§ **Task details**
Write the listing out again word for word, excluding any pictures.

-------- Data excerpt

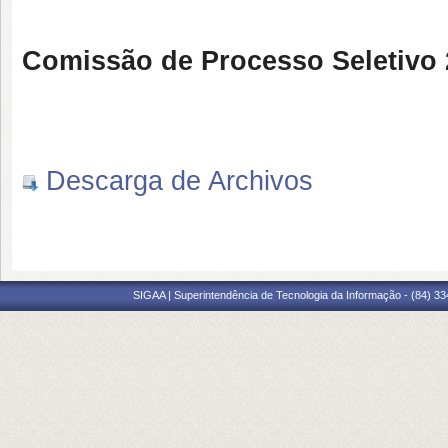
Comissão de Processo Seletivo
Descarga de Archivos
SIGAA | Superintendência de Tecnologia da Informação - (84) 3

----------------

§ **Answer for the task**
Comissão de Processo Seletivo
Descarga de Archivos
SIGAA | Superintendência de Tecnologia da Informação - (84) 3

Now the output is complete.